=== Begin Enclosure ===

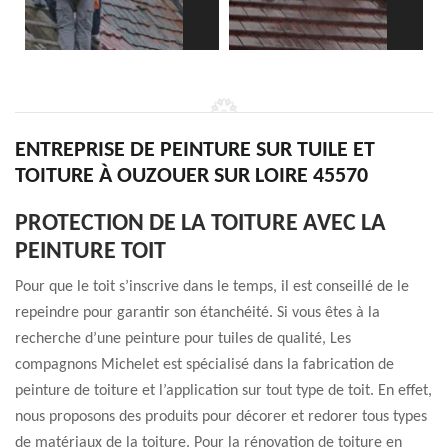
ENTREPRISE DE PEINTURE SUR TUILE ET
TOITURE À OUZOUER SUR LOIRE 45570
PROTECTION DE LA TOITURE AVEC LA
PEINTURE TOIT
Pour que le toit s’inscrive dans le temps, il est conseillé de le
repeindre pour garantir son étanchéité. Si vous êtes à la
recherche d’une peinture pour tuiles de qualité, Les
compagnons Michelet est spécialisé dans la fabrication de
peinture de toiture et l’application sur tout type de toit. En effet,
nous proposons des produits pour décorer et redorer tous types
de matériaux de la toiture. Pour la rénovation de toiture en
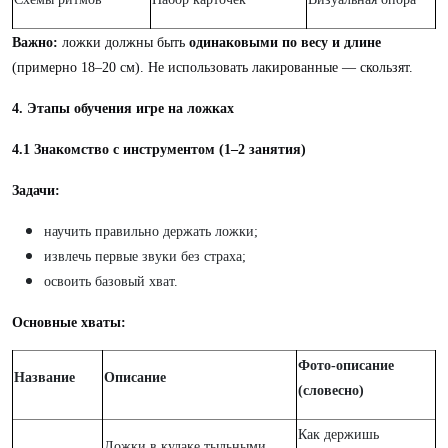
Важно:
ложки должны быть
одинаковыми по весу и длине
(примерно 18–20 см). Не использовать лакированные — скользят.
4. Этапы обучения игре на ложках
4.1 Знакомство с инструментом (1–2 занятия)
Задачи:
научить правильно держать ложки;
извлечь первые звуки без страха;
освоить базовый хват.
Основные хваты:
Фото-описание
Название
Описание
(словесно)
Как держишь
Ложки в кулаке тыльными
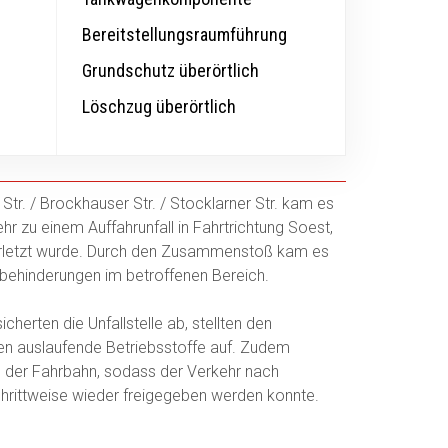
Bereitstellungsraumführung
Grundschutz überörtlich
Löschzug überörtlich
tr. / Brockhauser Str. / Stocklarner Str. kam es
r zu einem Auffahrunfall in Fahrtrichtung Soest,
verletzt wurde. Durch den Zusammenstoß kam es
sbehinderungen im betroffenen Bereich.
icherten die Unfallstelle ab, stellten den
n auslaufende Betriebsstoffe auf. Zudem
g der Fahrbahn, sodass der Verkehr nach
rittweise wieder freigegeben werden konnte.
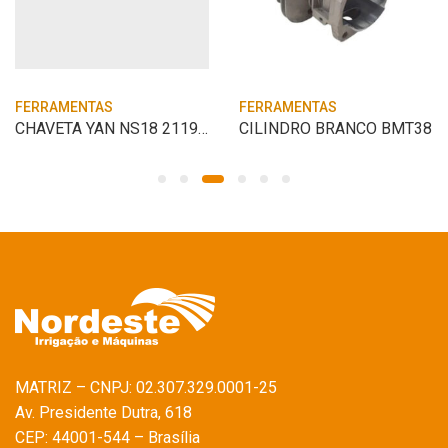
FERRAMENTAS
FERRAMENTAS
CHAVETA YAN NS18 21190 VOLANTE
CILINDRO BRANCO BMT38
MATRIZ – CNPJ: 02.307.329.0001-25
Av. Presidente Dutra, 618
CEP: 44001-544 – Brasília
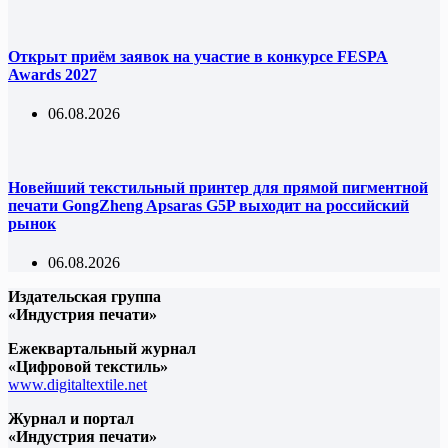
Открыт приём заявок на участие в конкурсе FESPA
Awards 2027
06.08.2026
Новейший текстильный принтер для прямой пигментной
печати GongZheng Apsaras G5P выходит на российский
рынок
06.08.2026
Издательская группа
«Индустрия печати»
Ежеквартальный журнал
«Цифровой текстиль»
www.digitaltextile.net
Журнал и портал
«Индустрия печати»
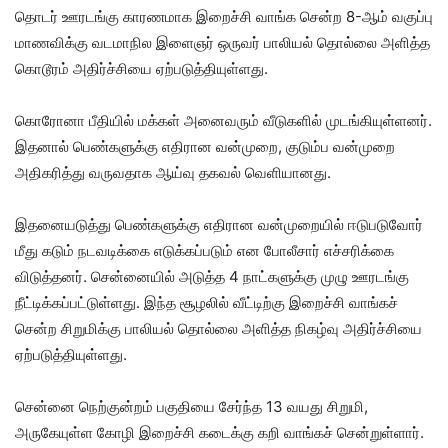
தொடர் ஊரடங்கு காரணமாக இறைச்சி வாங்க சென்ற 8-ஆம் வகுப்பு
மாணவிக்கு வடமாநில இளைஞர் ஒருவர் பாலியல் தொல்லை அளித்த
கொடூரம் அதிர்ச்சியை ஏற்படுத்தியுள்ளது.
கொரோனா பீதியில் மக்கள் அனைவரும் வீடுகளில் முடங்கியுள்ளனர்.
இதனால் பெண்களுக்கு எதிரான வன்முறை, குடும்ப வன்முறை
அதிகரித்து வருவதாக ஆய்வு தகவல் வெளியானது.
இதனையடுத்து பெண்களுக்கு எதிரான வன்முறையில் ஈடுபடுவோர்
மீது கடும் நடவடிக்கை எடுக்கப்படும் என போலீசார் எச்சரிக்கை
விடுத்தனர். சென்னையில் அடுத்த 4 நாட்களுக்கு முழு ஊரடங்கு
நீட்டிக்கப்பட்டுள்ளது. இந்த சூழலில் வீட்டிற்கு இறைச்சி வாங்கச்
சென்ற சிறுமிக்கு பாலியல் தொல்லை அளித்த நிகழ்வு அதிர்ச்சியை
ஏற்படுத்தியுள்ளது.
சென்னை நெற்குன்றம் பகுதியை சேர்ந்த 13 வயது சிறுமி,
அருகேயுள்ள கோழி இறைச்சி கடைக்கு கறி வாங்கச் சென்றுள்ளார்.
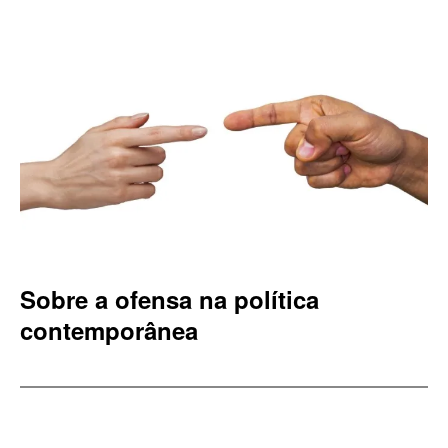
Sobre a ofensa na política
contemporânea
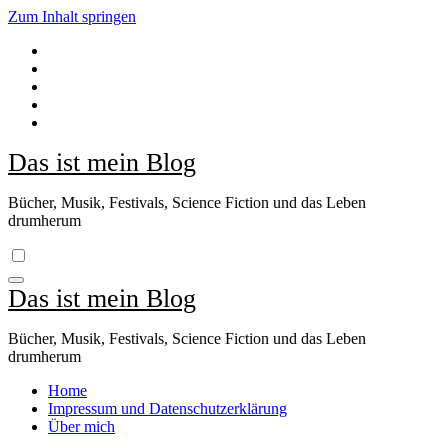
Zum Inhalt springen
Das ist mein Blog
Bücher, Musik, Festivals, Science Fiction und das Leben
drumherum
Das ist mein Blog
Bücher, Musik, Festivals, Science Fiction und das Leben
drumherum
Home
Impressum und Datenschutzerklärung
Über mich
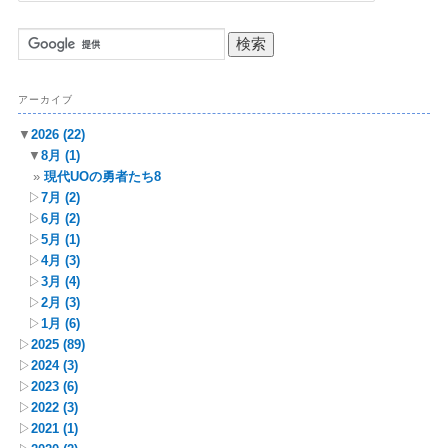
アーカイブ
▼
2026
(22)
▼
8月
(1)
現代UOの勇者たち8
▷
7月
(2)
▷
6月
(2)
▷
5月
(1)
▷
4月
(3)
▷
3月
(4)
▷
2月
(3)
▷
1月
(6)
▷
2025
(89)
▷
2024
(3)
▷
2023
(6)
▷
2022
(3)
▷
2021
(1)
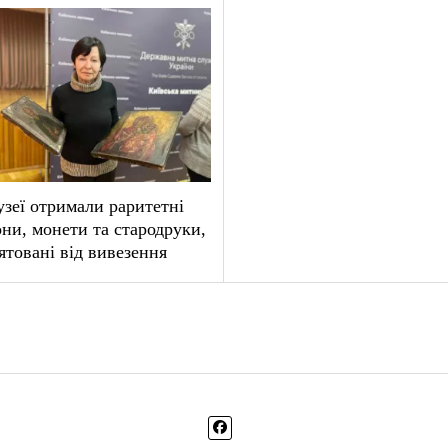
зеї отримали раритетні
они, монети та стародруки,
ятовані від вивезення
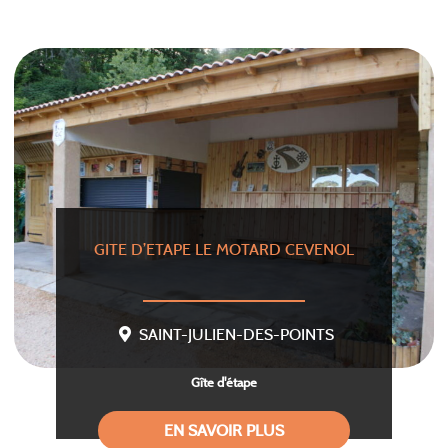
GITE D’ETAPE LE MOTARD CEVENOL
SAINT-JULIEN-DES-POINTS
Gîte d'étape
EN SAVOIR PLUS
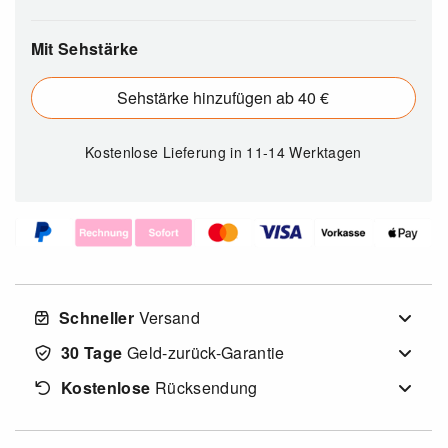
Mit Sehstärke
Sehstärke hinzufügen ab 40 €
Kostenlose Lieferung
in 11-14 Werktagen
Schneller
Versand
30 Tage
Geld-zurück-Garantie
Kostenlose
Rücksendung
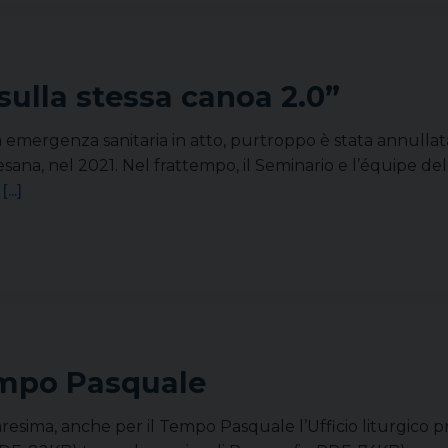
sulla stessa canoa 2.0”
a emergenza sanitaria in atto, purtroppo è stata annullata
esana, nel 2021. Nel frattempo, il Seminario e l’équipe d
…
[...]
Tempo Pasquale
ima, anche per il Tempo Pasquale l’Ufficio liturgico prop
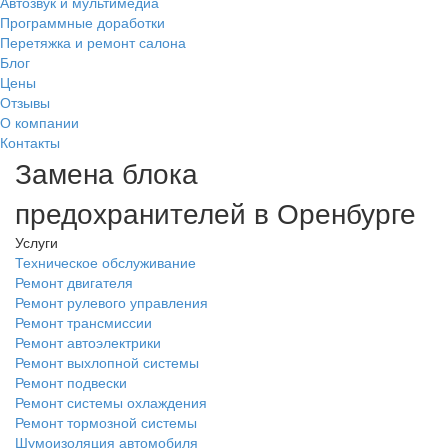
Автозвук и мультимедиа
Программные доработки
Перетяжка и ремонт салона
Блог
Цены
Отзывы
О компании
Контакты
Замена блока
предохранителей в Оренбурге
Услуги
Техническое обслуживание
Ремонт двигателя
Ремонт рулевого управления
Ремонт трансмиссии
Ремонт автоэлектрики
Ремонт выхлопной системы
Ремонт подвески
Ремонт системы охлаждения
Ремонт тормозной системы
Шумоизоляция автомобиля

=== End Enclosure ===

Exercise brief: Repeat exactly the stretch of the listing above that starts with the line holding "repeindre pour garantir" and finishes with the line holding "(примерно 18–20 см).", both included. Skip every picture.

Worked solution:
repeindre pour garantir son étanchéité. Si vous êtes à la
recherche d’une peinture pour tuiles de qualité, Les
compagnons Michelet est spécialisé dans la fabrication de
peinture de toiture et l’application sur tout type de toit. En effet,
nous proposons des produits pour décorer et redorer tous types
de matériaux de la toiture. Pour la rénovation de toiture en
Важно:
ложки должны быть
одинаковыми по весу и длине
(примерно 18–20 см). Не использовать лакированные — скользят.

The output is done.